Study of the Hypomethylating Drug Guadecitabine (SGI-110) Plus Cisplatin in Relapsed Refractory Germ Cell Tumors

Official Title

Phase I Study of the Hypomethylating Drug SGI-110 Plus Cisplatin in Relapsed Refractory Germ Cell Tumors

Brief Summary

      This is an open-label, single arm, Phase I dose escalation study in subjects with refractory
      germ cell tumor (rGCT). This phase I will evaluate the safety and efficacy of SGI-110 in
      combination with cisplatin in subjects with rGCT. The primary objective is to determine the
      maximum tolerated dose (MTD) of SGI-110 to be used prior to cisplatin. A total of 15 subjects
      will be enrolled in this study at the Indiana University Simon Cancer Center.
    

Detailed Description

      Primary Objective:

      To assess the safety and toxicity of guadecitabine (SGI-110) plus cisplatin including the
      dose limiting toxicity (DLT) and to determine the Maximum tolerated dose (MTD)

      Secondary Objective:

      To assess the efficacy of guadecitabine (SGI-110) to resume sensitivity to cisplatin in
      refractory GCT

      Correlative Objective:

      To evaluate the pharmacodynamic activity of guadecitabine (SGI-110) Evaluate miRNA biomarkers
      in serum on day 1 of cycles 1-6

      Intervention and Mode of Delivery: Guadecitabine (SGI-110) will be given subcutaneously,
      daily, 30 mg/m2 on days (1-5) followed by cisplatin 100mg/m2 on day 8 every 4 weeks.

      Duration of Intervention and Evaluation:

      Treatment will be continued for a maximum of 6 cycles or until disease progression or
      unacceptable toxicity whichever occurs first. Subjects who are responding to therapy without
      major toxicty would be allowed to continue on single agent guadecitabine (SGI-110) at the MTD
      after 4-6 cycles of the combination therapy until disease progression. Subjects will be
      followed after the last cycle every 2 months for the 1st year, and every 4 months thereafter
      until death (expected overall survival less than 12 months).
    

Study Phase

Phase 1

Study Type

Interventional


Primary Outcome

Dose limiting toxicity (DLT) of guadecitabine (SGI-110) plus cisplatin

Secondary Outcome

 Objective response rate (ORR)

Condition

Germ Cell Tumor

Intervention

Guadecitabine (SGI-110)

Study Arms / Comparison Groups

 Guadecitabine (SGI-110)
Description:  

Publications

* Includes publications given by the data provider as well as publications identified by National Clinical Trials Identifier (NCT ID) in Medline.

Recruitment Information


Recruitment Status

Drug

Estimated Enrollment

14

Start Date

April 27, 2015

Completion Date

February 13, 2019

Primary Completion Date

June 4, 2018

Eligibility Criteria

        Inclusion Criteria:

          1. ≥ 18 years old at the time of informed consent

          2. Written informed consent and HIPAA authorization for release of personal health
             information.

          3. Subjects who are willing and able to comply with the protocol and study procedures
             including willingness to undergo tumor biopsy for tumor cells before therapy at Cycle
             1, Day 1, and Day 8 (before cisplatin dose) if this is clinically and safely feasible
             to do so.

          4. Subjects with histologically or serologically confirmed diagnosis of recurrent germ
             cell tumor.

          5. Subjects who have platinum-resistant disease. There is no limit on the number of prior
             treatment regimens.

          6. Subjects must have had prior high dose chemotherapy (HDCT) treatment when indicated.
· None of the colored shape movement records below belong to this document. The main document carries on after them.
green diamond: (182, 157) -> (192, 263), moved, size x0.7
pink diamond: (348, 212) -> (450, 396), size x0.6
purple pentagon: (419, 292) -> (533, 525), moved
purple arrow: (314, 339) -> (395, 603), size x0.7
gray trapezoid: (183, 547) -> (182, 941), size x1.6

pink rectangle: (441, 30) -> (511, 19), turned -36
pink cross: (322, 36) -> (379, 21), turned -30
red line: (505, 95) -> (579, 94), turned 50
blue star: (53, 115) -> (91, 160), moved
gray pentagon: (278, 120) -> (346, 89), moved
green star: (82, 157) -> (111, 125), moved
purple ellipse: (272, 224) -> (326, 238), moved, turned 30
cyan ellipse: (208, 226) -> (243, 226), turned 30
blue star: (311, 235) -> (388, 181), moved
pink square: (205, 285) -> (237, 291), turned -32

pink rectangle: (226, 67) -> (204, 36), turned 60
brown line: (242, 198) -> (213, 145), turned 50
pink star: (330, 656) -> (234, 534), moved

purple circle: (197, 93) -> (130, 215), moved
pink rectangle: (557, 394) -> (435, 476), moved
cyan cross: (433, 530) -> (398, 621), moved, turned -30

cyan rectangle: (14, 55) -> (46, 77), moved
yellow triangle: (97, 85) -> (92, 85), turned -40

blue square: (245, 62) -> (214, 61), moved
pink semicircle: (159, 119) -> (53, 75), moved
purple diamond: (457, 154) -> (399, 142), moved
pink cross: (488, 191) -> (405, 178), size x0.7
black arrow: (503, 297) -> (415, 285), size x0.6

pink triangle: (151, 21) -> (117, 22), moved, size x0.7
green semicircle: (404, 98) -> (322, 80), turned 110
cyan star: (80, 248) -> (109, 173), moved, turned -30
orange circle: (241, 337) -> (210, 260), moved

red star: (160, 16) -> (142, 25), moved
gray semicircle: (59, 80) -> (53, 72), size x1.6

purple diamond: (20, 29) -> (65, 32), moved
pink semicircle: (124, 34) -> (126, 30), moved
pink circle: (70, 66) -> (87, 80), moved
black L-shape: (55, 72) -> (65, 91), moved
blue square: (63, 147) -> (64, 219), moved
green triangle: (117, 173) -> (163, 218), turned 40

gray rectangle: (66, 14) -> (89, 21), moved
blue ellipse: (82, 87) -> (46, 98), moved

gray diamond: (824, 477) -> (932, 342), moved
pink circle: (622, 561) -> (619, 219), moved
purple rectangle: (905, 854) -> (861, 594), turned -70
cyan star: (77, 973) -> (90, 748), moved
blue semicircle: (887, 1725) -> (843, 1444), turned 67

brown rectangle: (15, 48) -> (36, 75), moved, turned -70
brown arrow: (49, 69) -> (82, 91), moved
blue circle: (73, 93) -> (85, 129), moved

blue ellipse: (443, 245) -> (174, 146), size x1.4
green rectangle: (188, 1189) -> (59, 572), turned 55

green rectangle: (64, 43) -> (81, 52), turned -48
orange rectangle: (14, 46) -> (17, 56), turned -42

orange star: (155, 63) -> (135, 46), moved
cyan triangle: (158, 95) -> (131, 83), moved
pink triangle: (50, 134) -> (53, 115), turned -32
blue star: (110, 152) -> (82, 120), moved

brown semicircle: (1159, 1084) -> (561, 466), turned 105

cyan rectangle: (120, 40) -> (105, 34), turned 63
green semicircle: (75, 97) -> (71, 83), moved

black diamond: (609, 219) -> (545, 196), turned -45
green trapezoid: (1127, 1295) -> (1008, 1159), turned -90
          7. Subjects who have measurable disease according to Response Evaluation Criteria in
             Solid Tumors (RECIST) v1.1 or elevated Tumor markers (hCG or AFP).

             Note: patients without measurable disease are allowed on the study as long as they
             have clearly rising tumor markers and they will be exempt from biopsy.

          8. Subjects with ECOG performance status of 0-2.

          9. Subjects must be at least 3 weeks from last chemotherapy.

         10. Females of childbearing potential must not be pregnant or breast-feeding. Male and
             female patients of reproductive potential must agree to use two forms of highly
             effective contraception from the screening visit through 30 days after the last dose
             of study drug. Acceptable forms of effective contraception include:

               -  Oral, injected or implanted hormonal methods of contraception.

               -  Placement of an intrauterine device (IUD) or intrauterine system (IUS).

               -  Barrier methods of contraception: Condom or Occlusive cap (diaphragm or
                  cervical/vault caps) with spermicidal foam/gel/film/cream/suppository.

               -  Male sterilization (with the appropriate post-vasectomy documentation of the
                  absence of sperm in the ejaculate).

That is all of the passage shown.